The DSS is poised to revolutionize the landscape of digital securities trading and settlement in the UK by leveraging emerging technologies such as Distributed Ledger Technology (DLT).
The proposed approach aims to modify existing regulations, enabling financial market participants to utilize cutting-edge technology in trading and settling digital securities like shares and bonds. Successful applicants to the DSS will be granted the ability to provide securities depository and settlement services, as well as operate trading venues under modified regulations, all under a single legal entity.
The initiative seeks to welcome a diverse array of firms, including new financial markets infrastructure (FMI) providers, facilitating learning opportunities and fostering innovation in the UK financial system.

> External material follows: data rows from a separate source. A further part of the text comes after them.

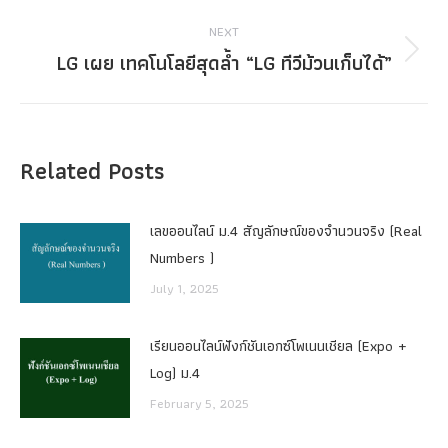
post:
NEXT
LG เผย เทคโนโลยีสุดล้ำ “LG ทีวีม้วนเก็บได้”
Next
post:
Related Posts
เลขออนไลน์ ม.4 สัญลักษณ์ของจำนวนจริง (Real
Numbers )
July 1, 2025
เรียนออนไลน์ฟังก์ชันเอกซ์โพเนนเชียล (Expo +
Log) ม.4
February 5, 2025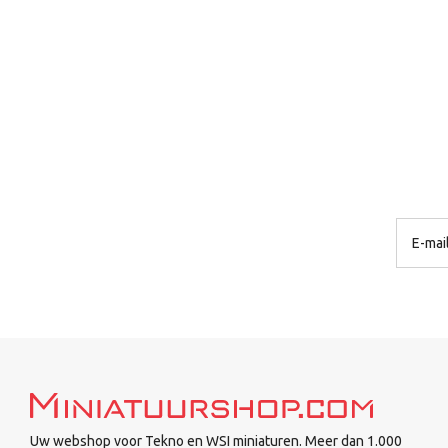
Uw webshop voor Tekno en WSI miniaturen. Meer dan 1.000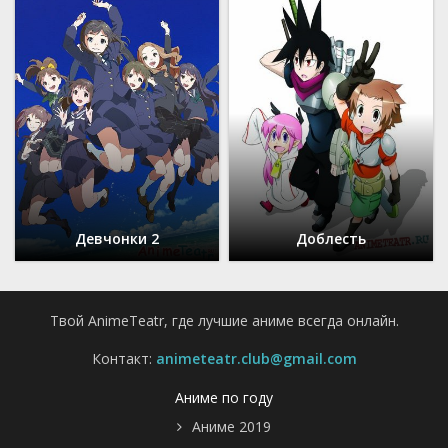
Девчонки 2
Доблесть
Твой AnimeTeatr, где лучшие аниме всегда онлайн.
Контакт:
animeteatr.club@gmail.com
Аниме по году
Аниме 2019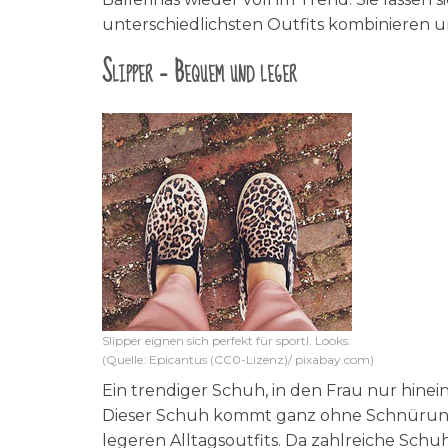
unterschiedlichsten Outfits kombinieren 
Slipper – Bequem und leger
Slipper eignen sich perfekt für sportl. Looks.
(Quelle: Epicantus (CC0-Lizenz)/ pixabay.com)
Ein trendiger Schuh, in den Frau nur hineins
Dieser Schuh kommt ganz ohne Schnürung 
legeren Alltagsoutfits. Da zahlreiche Schu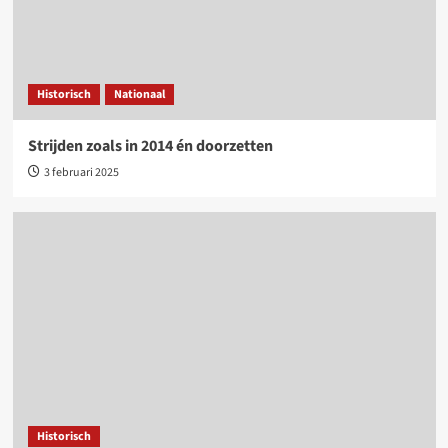
Historisch
Nationaal
Strijden zoals in 2014 én doorzetten
3 februari 2025
Historisch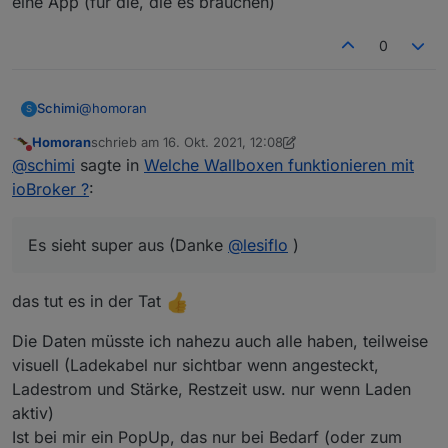
eine App (für die, die es brauchen)
0
@
homoran
Schimi
S
Homoran
schrieb am
16. Okt. 2021, 12:08
zur Zeit so:
zuletzt editiert von Homoran
Nicht stören
@
schimi
sagte in
Welche Wallboxen funktionieren mit
spielen tu ich momentan daran:
ioBroker ?
:
@
joergh
sagte in
Welche Wallboxen funktionieren mit
ioBroker ?
:
Es sieht super aus (Danke
@
lesiflo
)
......
Du brauchst weiter keine Shellys etc. ....
Da hatte ich vorher auch die möglichkeit die Leistung
das tut es in der Tat
einzustellen... war aber "too much"
Der Shelly wird nur benutzt damit die Box weiss ob
Die Daten müsste ich nahezu auch alle haben, teilweise
überschuss vorhanden ist (Nach abzug Hausverbrauch
visuell (Ladekabel nur sichtbar wenn angesteckt,
quasi).... Es geht viel auch ohne.... Aber um Dynamisch
nutzen zu können muss die box ja wissen was zu
Ladestrom und Stärke, Restzeit usw. nur wenn Laden
verfügung steht... das wird bei jeder Box so sein...
Das wird aber wahrscheinlich nie bei uns "echt2 in
aktiv)
betrieb gehen... Es sieht super aus (Danke
@
lesiflo
),
Ist bei mir ein PopUp, das nur bei Bedarf (oder zum
aber ich habe keine möglichkeit das "vernünftig"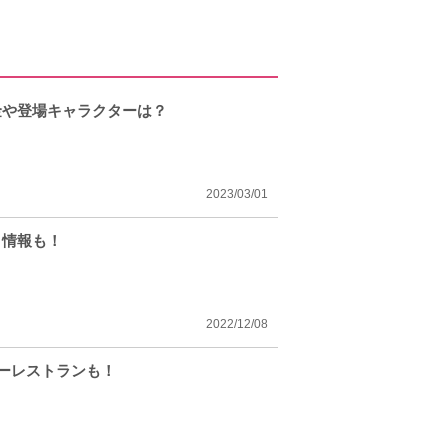
金や登場キャラクターは？
2023/03/01
ト情報も！
2022/12/08
リーレストランも！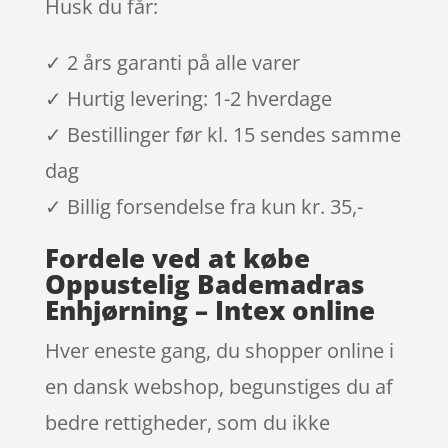
Husk du får:
✓ 2 års garanti på alle varer
✓ Hurtig levering: 1-2 hverdage
✓ Bestillinger før kl. 15 sendes samme
dag
✓ Billig forsendelse fra kun kr. 35,-
Fordele ved at købe
Oppustelig Bademadras
Enhjørning – Intex online
Hver eneste gang, du shopper online i
en dansk webshop, begunstiges du af
bedre rettigheder, som du ikke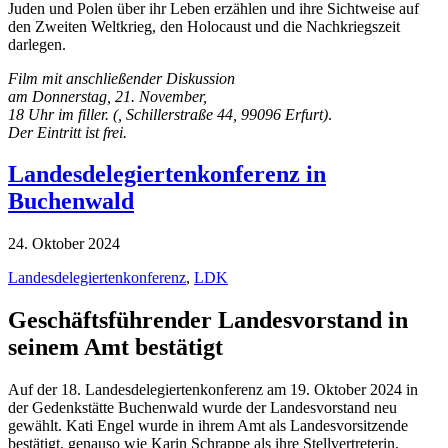
Juden und Polen über ihr Leben erzählen und ihre Sichtweise auf
den Zweiten Weltkrieg, den Holocaust und die Nachkriegszeit
darlegen.
Film mit anschließender Diskussion
am Donnerstag, 21. November,
18 Uhr im filler. (, Schillerstraße 44, 99096 Erfurt)
.
Der Eintritt ist frei.
Landesdelegiertenkonferenz in
Buchenwald
24. Oktober 2024
Landesdelegiertenkonferenz
,
LDK
Geschäftsführender Landesvorstand in
seinem Amt bestätigt
Auf der 18. Landesdelegiertenkonferenz am 19. Oktober 2024 in
der Gedenkstätte Buchenwald wurde der Landesvorstand neu
gewählt. Kati Engel wurde in ihrem Amt als Landesvorsitzende
bestätigt, genauso wie Karin Schrappe als ihre Stellvertreterin,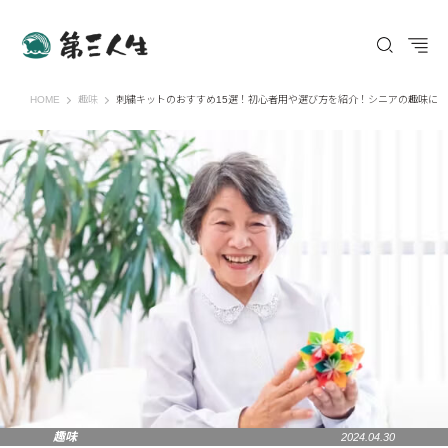
第三人生 〜寄り道の歩き方〜
HOME
趣味
刺繍キットのおすすめ15選！初心者用や選び方を紹介！シニアの趣味に
趣味
2024.04.30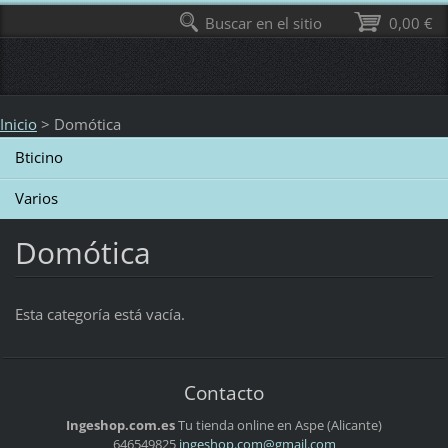
Buscar en el sitio
0,00 €
Inicio
>
Domótica
Bticino
Varios
Domótica
Esta categoría está vacía.
Contacto
Ingeshop.com.es
Tu tienda online en Aspe (Alicante)
646549825
ingeshop
.com@gma
il.com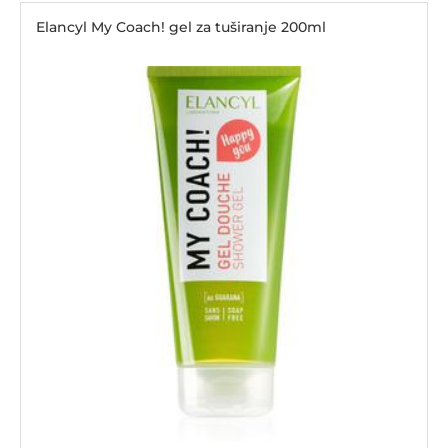
Elancyl My Coach! gel za tuširanje 200ml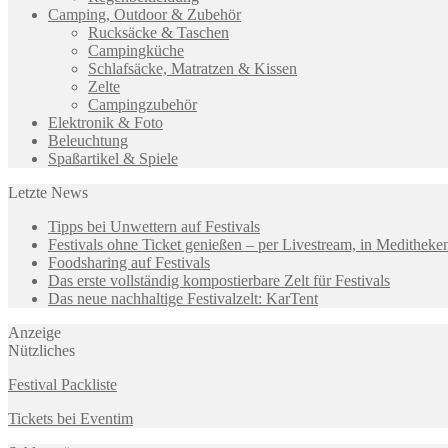
Camping, Outdoor & Zubehör
Rucksäcke & Taschen
Campingküche
Schlafsäcke, Matratzen & Kissen
Zelte
Campingzubehör
Elektronik & Foto
Beleuchtung
Spaßartikel & Spiele
Letzte News
Tipps bei Unwettern auf Festivals
Festivals ohne Ticket genießen – per Livestream, in Medithek
Foodsharing auf Festivals
Das erste vollständig kompostierbare Zelt für Festivals
Das neue nachhaltige Festivalzelt: KarTent
Anzeige
Nützliches
Festival Packliste
Tickets bei Eventim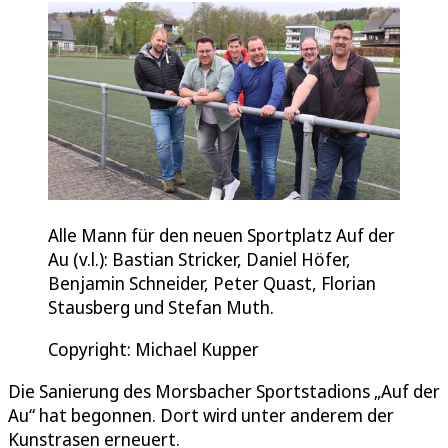
Alle Mann für den neuen Sportplatz Auf der
Au (v.l.): Bastian Stricker, Daniel Höfer,
Benjamin Schneider, Peter Quast, Florian
Stausberg und Stefan Muth.
Copyright: Michael Kupper
Die Sanierung des Morsbacher Sportstadions „Auf der
Au“ hat begonnen. Dort wird unter anderem der
Kunstrasen erneuert.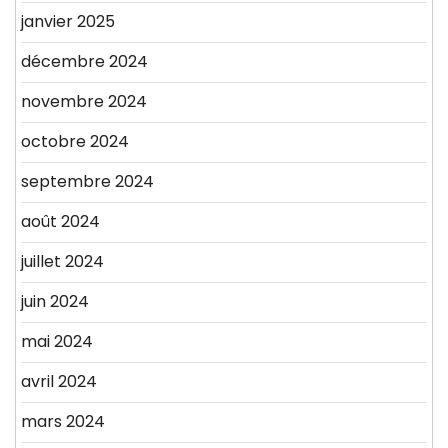
janvier 2025
décembre 2024
novembre 2024
octobre 2024
septembre 2024
août 2024
juillet 2024
juin 2024
mai 2024
avril 2024
mars 2024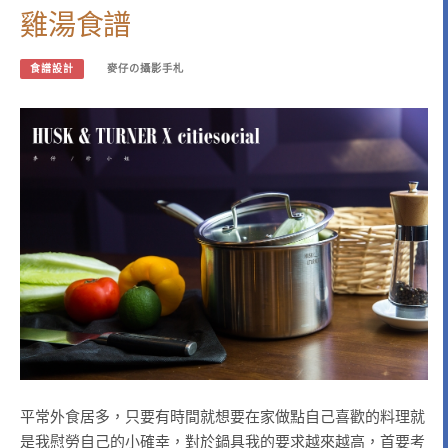
雞湯食譜
食譜設計
麥仔の攝影手札
平常外食居多，只要有時間就想要在家做點自己喜歡的料理就
是我慰勞自己的小確幸，對於鍋具我的要求越來越高，首要考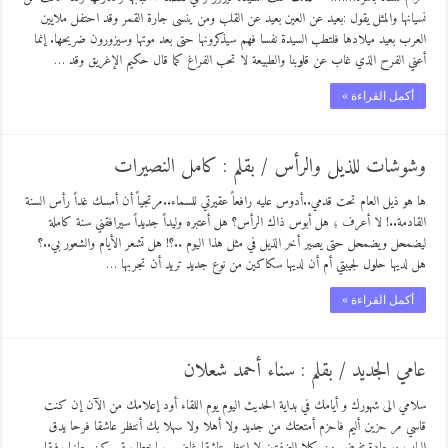
نسيانها والمثل يقول :بعيد عن العين بعيد عن القلب ومن ينسى جارة القمر وقد احتفل ملايين
العرب بعيد ميلادها فلتطب السيدة نفسا فهم سيذكرونها حتى بعد موتها وسيزورون ضريحها. إنما
أعني الفرح الذي غاب عن قلوبنا والطبيعة لا تحب الفراغ كما قال حكيم الإغريق وقد …
أكمل القراءة »
وشوشات للذيل والرأس / بقلم : كامل النصيرات
ها هو ذيل العام تحت قدمي..أدوس عليه رافعاً عقيرتي للسماء..مرتجياً أن أمسك غداً رأس السنة
القادمة..! لا أعرف ؛ هل أبوس ذاك الرأس؟ هل أعتبره وليداً جديداً سيرافقني سنة كاملة
ليضمحل ويضمحل حتى يصير أخر الذيل في مثل هذا اليوم ..؟! هل تشعر الأيام والشعور بي..؟
هل لديها حلول لجيبتي أم أن لديها سكاكين من نوع جديد تريد أن تجربها …
أكمل القراءة »
عامي الجديد / بقلم : سناء أحمد شعلان
سلامي الى شهورك و أيامك في بداية الحديث اليوم يوم اللقاء أود إعلامك من الآن إن كنت
قاسي مر حزين أليم فاحزم أمتعتك من جديد ولا أهلا ولا سهلا بك أنتظر عاشقا فرحا يدق
الباب وسعادة تفيض من كلا الضفتين لا انتظر عاشقا غاضب ساخطا سقيم كن حانيا رفيقا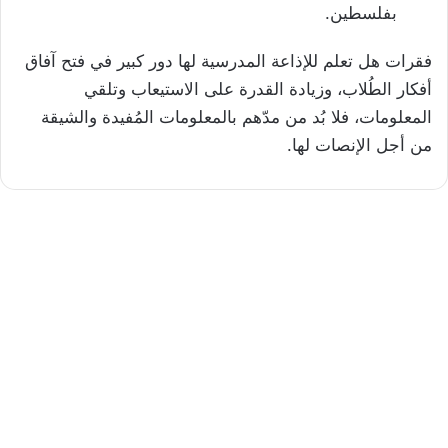
بفلسطين.
فقرات هل تعلم للإذاعة المدرسية لها دور كبير في فتح آفاق
أفكار الطُلاب، وزيادة القدرة على الاستيعاب وتلقي
المعلومات، فلا بُد من مدّهم بالمعلومات المُفيدة والشيقة
من أجل الإنصات لها.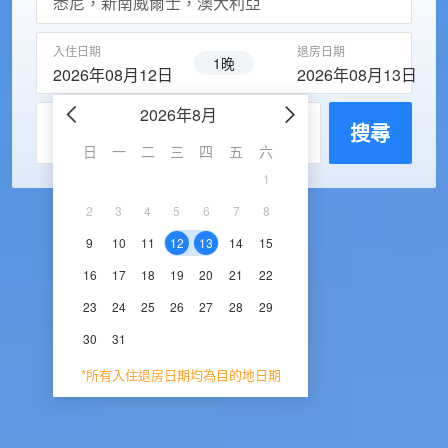
入住日期
退房日期
1晚
2026年08月12日
2026年08月13日
2026年8月
2026年9
每房入住人數
搜尋
日
一
二
三
四
五
六
日
一
二
三
1
1
2
3
2
3
4
5
6
7
8
6
7
8
9
1
9
10
11
12
13
14
15
13
14
15
16
1
16
17
18
19
20
21
22
20
21
22
23
2
23
24
25
26
27
28
29
27
28
29
30
30
31
*所有入住退房日期均為目的地日期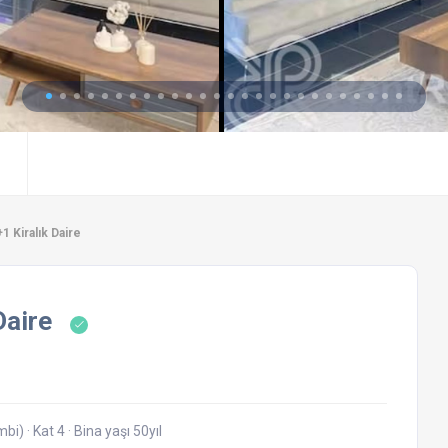
1 Kiralık Daire
Daire
ombi)
·
Kat 4
·
Bina yaşı 50yıl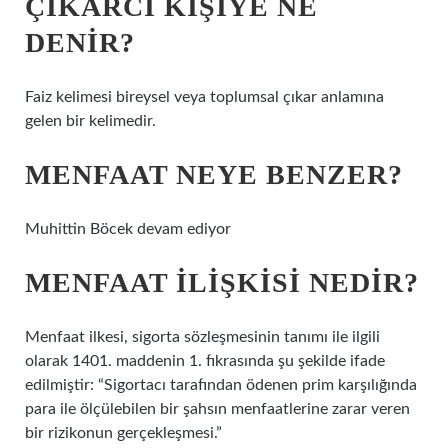
ÇIKARCI KIŞIYE NE
DENIR?
Faiz kelimesi bireysel veya toplumsal çıkar anlamına
gelen bir kelimedir.
MENFAAT NEYE BENZER?
Muhittin Böcek devam ediyor
MENFAAT ILIŞKISI NEDIR?
Menfaat ilkesi, sigorta sözleşmesinin tanımı ile ilgili
olarak 1401. maddenin 1. fıkrasında şu şekilde ifade
edilmiştir: “Sigortacı tarafından ödenen prim karşılığında
para ile ölçülebilen bir şahsın menfaatlerine zarar veren
bir rizikonun gerçekleşmesi.”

The regulators believe that:
“The DSS represents a major step in exploring innovation in digital assets in the UK and could lead to faster and cheaper ways for these securities to trade, settle, and be utilised among financial market participants.”
The hope is that the safe adoption of new technology in this domain could catalyze a technological transformation, promoting efficiency and resilience in the financial system in the long term.
What Assets Are Within the Scope of the DSS?
The regulators propose only allowing traditional finance assets within the scope of the DSS. Derivatives will only be accepted if settlement occurs outside the DSS. However, cryptoassets like Bitcoin and Ether are outside of the scope.
Eligibility Criteria and Progress through the DSS
The BoE and FCA will work together to operate the DSS. Their aims are to facilitate innovation (to promote a safe, sustainable and efficient financial system); and protect financial stability, market integrity, and cleanliness. As such, they have put forward eligibility criteria, and set out the four main stages of progression through the DSS.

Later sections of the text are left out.